» Assigned task
Copy, word for word, the lines below from the one containing "High School Graduation." up to and including the one containing "les besoins en eau des plantes. Grâce à ces", with pictures left out.

Supplied data Block Start

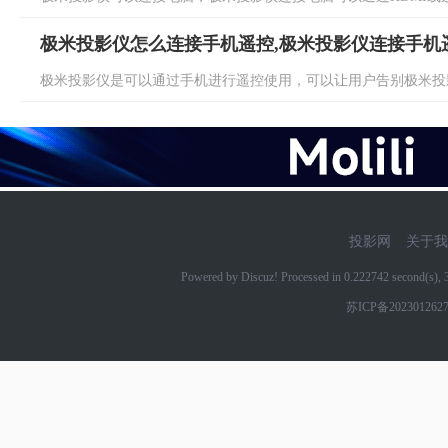
极米投影仪怎么连接手机遥控,极米投影仪连接手机
极米投影仪是可以通过手机进行遥控使用，可以让用户告别极米投影
投影网
关于我
Powered by Discuz! Processed in 0.222742 second(s)
苏ICP备202301262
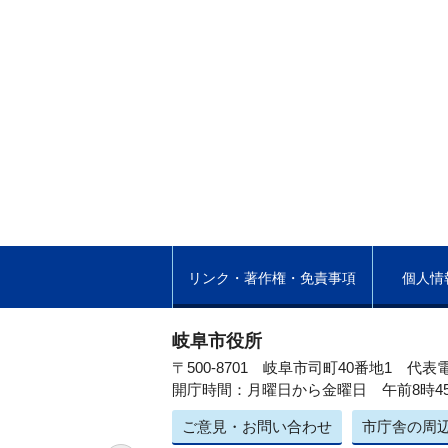
リンク・著作権・免責事項
個人情
岐阜市役所
〒500-8701 岐阜市司町40番地1
代表電
開庁時間：月曜日から金曜日 午前8時4
ご意見・お問い合わせ
市庁舎の周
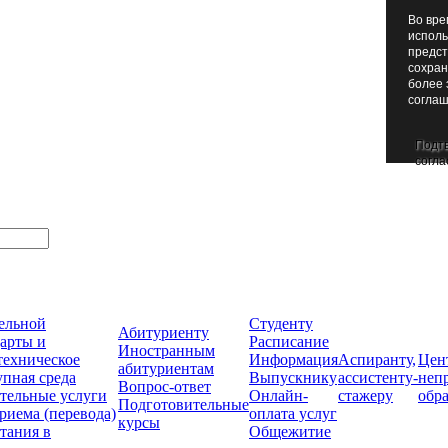
Во вре
исполь
предст
сохран
более 
соглаш
Подт
согла
тельной
Студенту
Абитуриенту
арты и
Расписание
Иностранным
техническое
Информация
Аспиранту,
Цен
абитуриентам
упная среда
Выпускнику
ассистенту-
неп
Вопрос-ответ
тельные услуги
Онлайн-
стажеру
обр
Подготовительные
риема (перевода)
оплата услуг
курсы
тания в
Общежитие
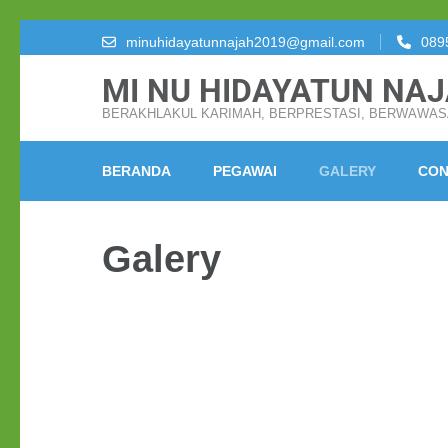
Lompat
minuhidayatunnajah2019@gmail.com
089
ke
MI NU HIDAYATUN NA
konten
(Tekan
BERAKHLAKUL KARIMAH, BERPRESTASI, BERWAWA
Enter)
BERANDA
PEGAWAI
GALERY
CON
Galery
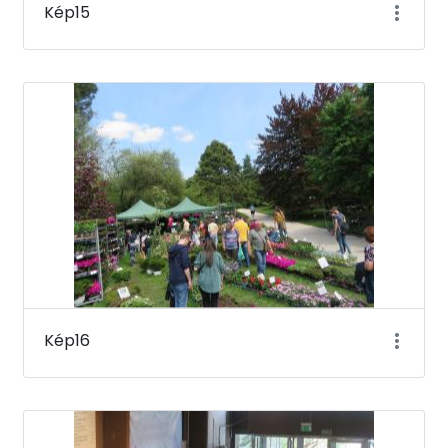
Kép15
Kép16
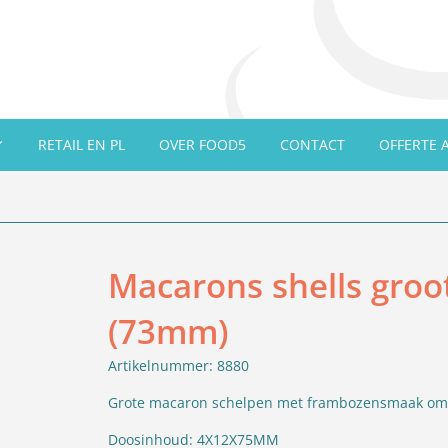
RETAIL EN PL
OVER FOOD5
CONTACT
OFFERTE 
Macarons shells groo
(73mm)
Artikelnummer: 8880
Grote macaron schelpen met frambozensmaak om ze
Doosinhoud: 4X12X75MM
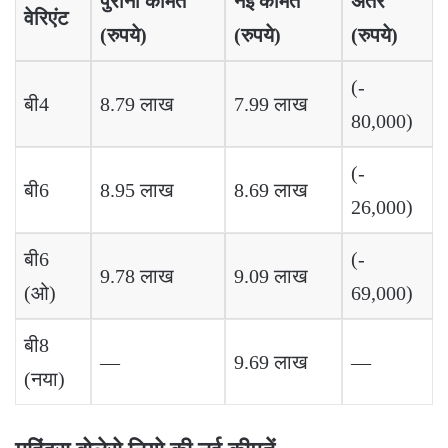
पुरानी कीमत
नई कीमत
अंतर
वेरिएंट
(रुपये)
(रुपये)
(रुपये)
(-
बी4
8.79 लाख
7.99 लाख
80,000)
(-
बी6
8.95 लाख
8.69 लाख
26,000)
बी6
(-
9.78 लाख
9.09 लाख
(ओ)
69,000)
बी8
—
9.69 लाख
—
(नया)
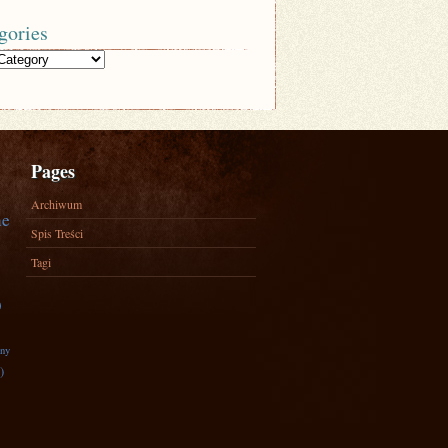
gories
Pages
Archiwum
ne
Spis Treści
Tagi
)
zny
)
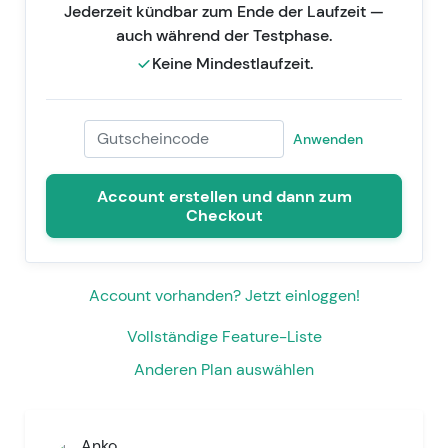
Jederzeit kündbar zum Ende der Laufzeit
—
auch während der Testphase
.
Keine Mindestlaufzeit.
Anwenden
Gutscheincode
Account erstellen und dann zum
Checkout
Account vorhanden? Jetzt einloggen!
Vollständige Feature-Liste
Anderen Plan auswählen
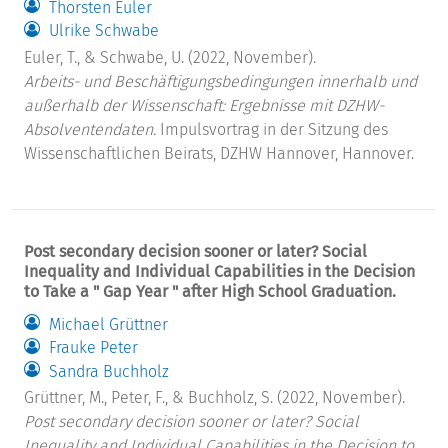
Thorsten Euler
Ulrike Schwabe
Euler, T., & Schwabe, U. (2022, November).
Arbeits- und Beschäftigungsbedingungen innerhalb und
außerhalb der Wissenschaft: Ergebnisse mit DZHW-
Absolventendaten.
Impulsvortrag in der Sitzung des
Wissenschaftlichen Beirats, DZHW Hannover, Hannover.
Post secondary decision sooner or later? Social
Inequality and Individual Capabilities in the Decision
to Take a " Gap Year " after High School Graduation.
Michael Grüttner
Frauke Peter
Sandra Buchholz
Grüttner, M., Peter, F., & Buchholz, S. (2022, November).
Post secondary decision sooner or later? Social
Inequality and Individual Capabilities in the Decision to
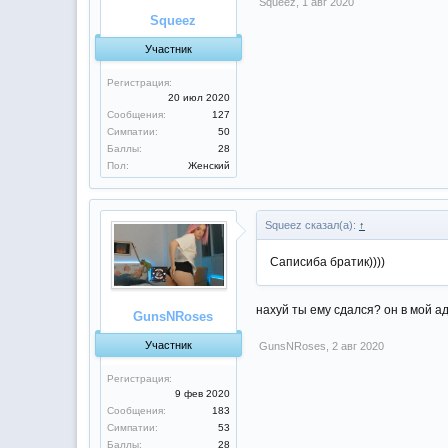
Squeez
,
1 авг 2020
Squeez
Участник
Регистрация:
20 июл 2020
Сообщения:
127
Симпатии:
50
Баллы:
28
Пол:
Женский
Squeez сказал(а):
↑
Cаписиба братик))))
нахуй ты ему сдался? он в мой ад
GunsNRoses
Участник
GunsNRoses
,
2 авг 2020
Регистрация:
9 фев 2020
Сообщения:
183
Симпатии:
53
Баллы:
28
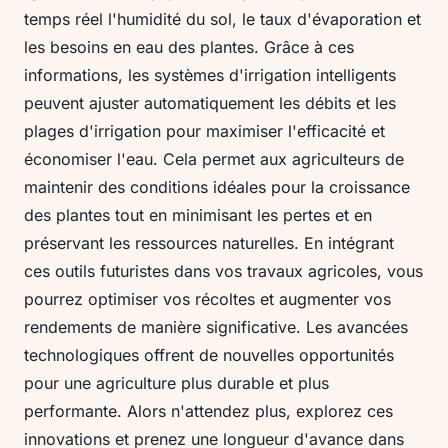
temps réel l'humidité du sol, le taux d'évaporation et
les besoins en eau des plantes. Grâce à ces
informations, les systèmes d'irrigation intelligents
peuvent ajuster automatiquement les débits et les
plages d'irrigation pour maximiser l'efficacité et
économiser l'eau. Cela permet aux agriculteurs de
maintenir des conditions idéales pour la croissance
des plantes tout en minimisant les pertes et en
préservant les ressources naturelles. En intégrant
ces outils futuristes dans vos travaux agricoles, vous
pourrez optimiser vos récoltes et augmenter vos
rendements de manière significative. Les avancées
technologiques offrent de nouvelles opportunités
pour une agriculture plus durable et plus
performante. Alors n'attendez plus, explorez ces
innovations et prenez une longueur d'avance dans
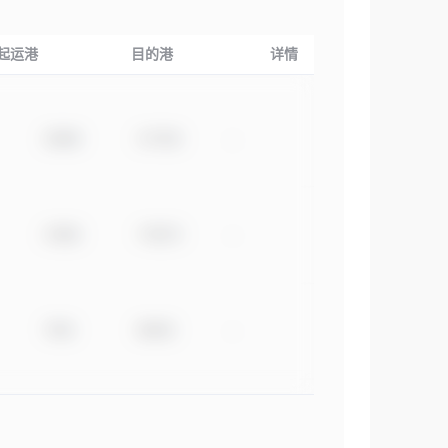
起运港
目的港
详情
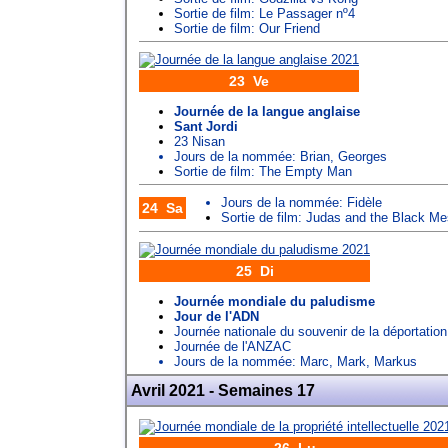
Sortie de film: Le Passager nº4
Sortie de film: Our Friend
23 Ve
Journée de la langue anglaise
Sant Jordi
23 Nisan
Jours de la nommée:
Brian
,
Georges
Sortie de film: The Empty Man
Jours de la nommée:
Fidèle
24 Sa
Sortie de film: Judas and the Black M
25 Di
Journée mondiale du paludisme
Jour de l'ADN
Journée nationale du souvenir de la déportation
Journée de l'ANZAC
Jours de la nommée:
Marc
,
Mark
,
Markus
Avril 2021 - Semaines 17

Supplied data Block End

» Solution to this exercise
to Take a " Gap Year " after High School Graduation.
Michael Grüttner
Frauke Peter
Sandra Buchholz
Grüttner, M., Peter, F., & Buchholz, S. (2022, November).
Post secondary decision sooner or later? Social
Inequality and Individual Capabilities in the Decision to
Squeez
,
1 авг 2020
Squeez
Участник
Регистрация:
20 июл 2020
Сообщения:
127
Симпатии:
50
Баллы:
28
Пол:
Женский
Squeez сказал(а):
↑
Cаписиба братик))))
нахуй ты ему сдался? он в мой ад
GunsNRoses
Участник
GunsNRoses
,
2 авг 2020
Регистрация:
9 фев 2020
Сообщения:
183
Симпатии:
53
Баллы:
28
temps réel l'humidité du sol, le taux d'évaporation et
les besoins en eau des plantes. Grâce à ces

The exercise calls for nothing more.